Telecompetitor Arches

AT&T Touts Fewer TV Commercial Interruptions as Potential Benefit of Time Warner Merger

AT&TAT&T envisions the possibility that the number of ads during TV shows could decrease when the company’s planned merger with Time Warner is completed, said AT&T Chief Financial Officer John Stephens at an investor conference today. AT&T addressable advertising capabilities will improve dramatically with Time Warner in the mix, Stephens says.

Noting that AT&T addressable advertising opportunities already exist as a video distributor but will only multiply after it combines with content provider Time Warner, Stephens said “You’re combining with a company that has actual viewer data and customer insights – that hasn’t been done before. When we bring the two together . . . we’ll have a unique opportunity to do more targeted advertising, to get higher CPMs [cost per thousands], possibly to take commercials out of shows because you’re getting more revenue per commercial [so] that you can increase the quality of the experience by reducing the number of commercials per show.”

AT&T Addressable Advertising
AT&T already charges more for addressable advertising, available on its U-verse IPTV platform and expanding to other platforms, in comparison with what video distributors charge for non-addressable broadcast or cable advertising.

Addressable advertising uses “the viewership data that comes off our networks because we’re the delivery system” to target ads to viewers, Stephens explained.

While non-addressable advertising might have a CPM in the range of $12 to $13, AT&T addressable advertising is getting a CPM close to $35 or $40, Stephens said. He noted that AT&T’s advertising revenues grew in the double digits last year and are on a 12% growth curve this year.

“When you take that and put Time Warner’s content with it, Turner’s content with it, you get really excited,” he said.

John J. Stephens
John Stephens

As a distributor, AT&T currently gets to sell four commercial spots per hour, according to Stephens. But content owners such as Time Warner, he said, get 24 slots per hour. The merged company potentially would have the opportunity to sell addressable ads for all 28 of those slots – or even reduce the number of slots as a means of improving the “quality and the stickiness of the content.”

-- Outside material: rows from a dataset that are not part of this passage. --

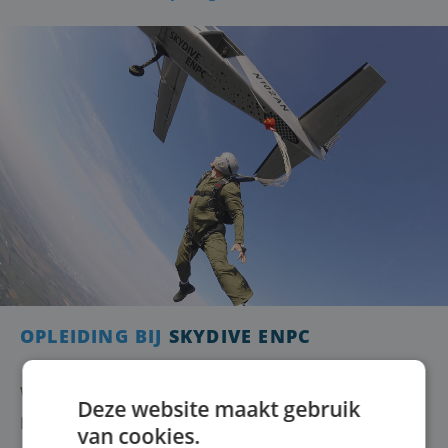
OPLEIDING BIJ
SKYDIVE ENPC
Wil je een parachutesprong helemaal zelf ervaren?
Deze website maakt gebruik
Het landingsgebied raken zonder de hulp van onze
van cookies.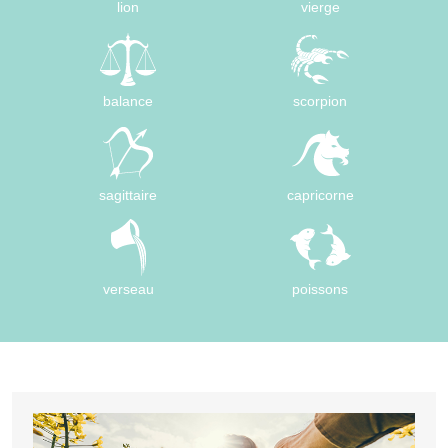
lion
vierge
balance
scorpion
sagittaire
capricorne
verseau
poissons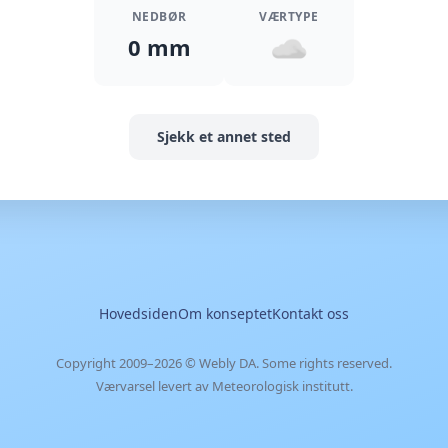
NEDBØR
VÆRTYPE
0 mm
Sjekk et annet sted
Hovedsiden
Om konseptet
Kontakt oss
Copyright 2009–2026 ©
Webly DA
. Some rights reserved.
Værvarsel levert av Meteorologisk institutt.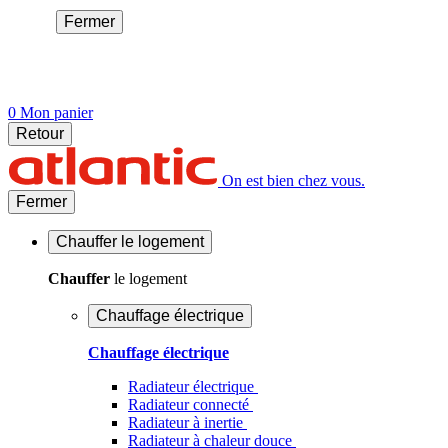
Fermer
0
Mon panier
Retour
On est bien chez vous.
Fermer
Chauffer
le logement
Chauffer
le logement
Chauffage électrique
Chauffage électrique
Radiateur électrique
Radiateur connecté
Radiateur à inertie
Radiateur à chaleur douce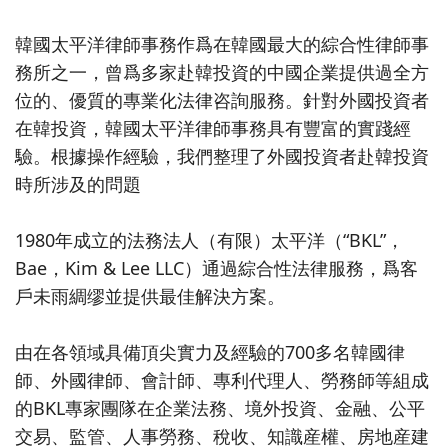
韓國太平洋律師事務作爲在韓國最大的綜合性律師事
務所之一，曾爲多家赴韓投資的中國企業提供過全方
位的、優質的專業化法律咨詢服務。針對外國投資者
在韓投資，韓國太平洋律師事務具有豐富的實踐經
驗。根據操作經驗，我們整理了外國投資者赴韓投資
時所涉及的問題
1980年成立的法務法人（有限）太平洋（“BKL”，
Bae，Kim & Lee LLC）通過綜合性法律服務，爲客
戶未雨綢缪並提供最佳解決方案。
由在各領域具備頂尖實力及經驗的700多名韓國律
師、外國律師、會計師、專利代理人、勞務師等組成
的BKL專家團隊在企業法務、境外投資、金融、公平
交易、監管、人事勞務、稅收、知識産權、房地産建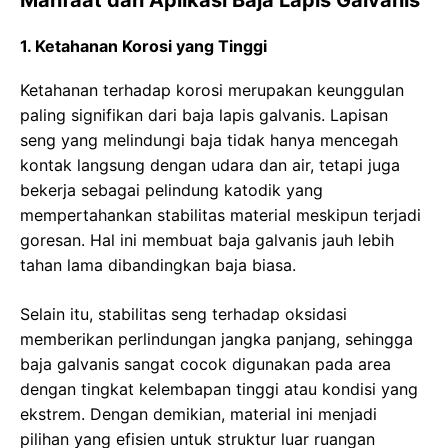
Manfaat dan Aplikasi Baja Lapis Galvanis
1. Ketahanan Korosi yang Tinggi
Ketahanan terhadap korosi merupakan keunggulan
paling signifikan dari baja lapis galvanis. Lapisan
seng yang melindungi baja tidak hanya mencegah
kontak langsung dengan udara dan air, tetapi juga
bekerja sebagai pelindung katodik yang
mempertahankan stabilitas material meskipun terjadi
goresan. Hal ini membuat baja galvanis jauh lebih
tahan lama dibandingkan baja biasa.
Selain itu, stabilitas seng terhadap oksidasi
memberikan perlindungan jangka panjang, sehingga
baja galvanis sangat cocok digunakan pada area
dengan tingkat kelembapan tinggi atau kondisi yang
ekstrem. Dengan demikian, material ini menjadi
pilihan yang efisien untuk struktur luar ruangan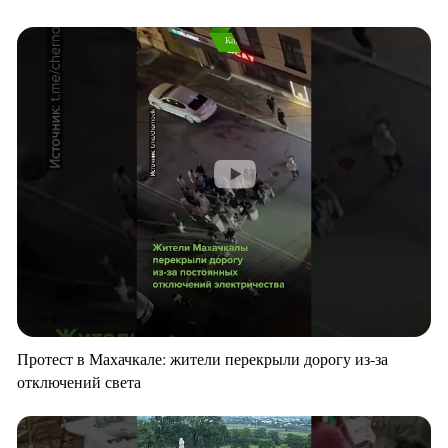
Протест в Махачкале: жители перекрыли дорогу из-за
отключений света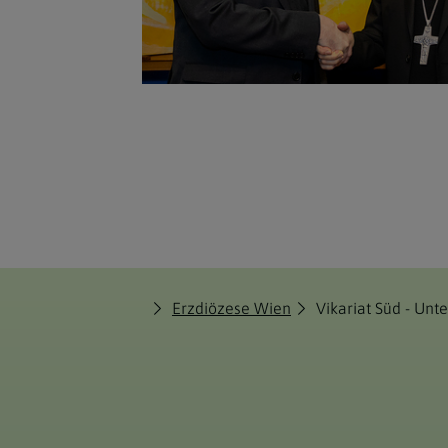
Erzdiözese Wien
Vikariat Süd - Un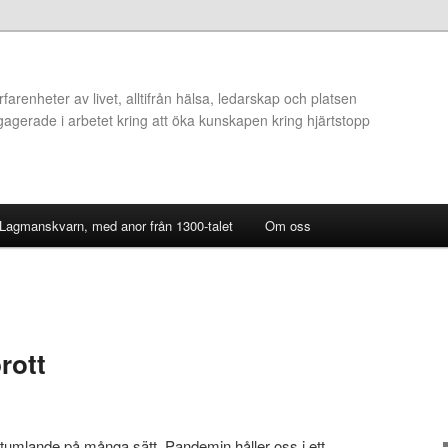
arenheter av livet, alltifrån hälsa, ledarskap och platsen
ngagerade i arbetet kring att öka kunskapen kring hjärtstopp
 Lagmanskvarn, med anor från 1300-talet
Om oss
rott
tumlande på många sätt. Pandemin håller oss i ett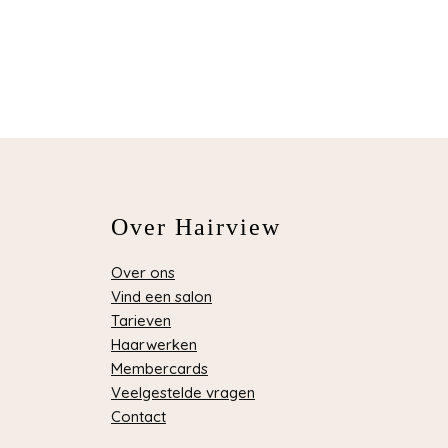
Over Hairview
Over ons
Vind een salon
Tarieven
Haarwerken
Membercards
Veelgestelde vragen
Contact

In addition, Stephens sees opportunities to use the combined insight of the merged company to help in marketing content and even in content development. He said AT&T envisions using the data to “educate creative talent on how to market products” and on “what people want, what they’re really viewing.”

New AT&T Advertising Leadership
AT&T expects to close on the Time Warner merger by the end of the year, Stephens said. Stephens also noted that Brian Lesser has been appointed CEO of the new advertising and analytics company that AT&T has created to pursue opportunities such as those he outlined today.

“Once we complete our acquisition of Time Warner Inc., we believe there is an opportunity to build an automated advertising platform that can do for premium video and TV advertising what the search and social media companies have done for digital advertising,” AT&T CEO Randall Stephenson said in the Lesser appointment press release.

Stephens made his comments at the Oppenheimer Technology, Internet & Communications Conference in Boston, which was also webcast.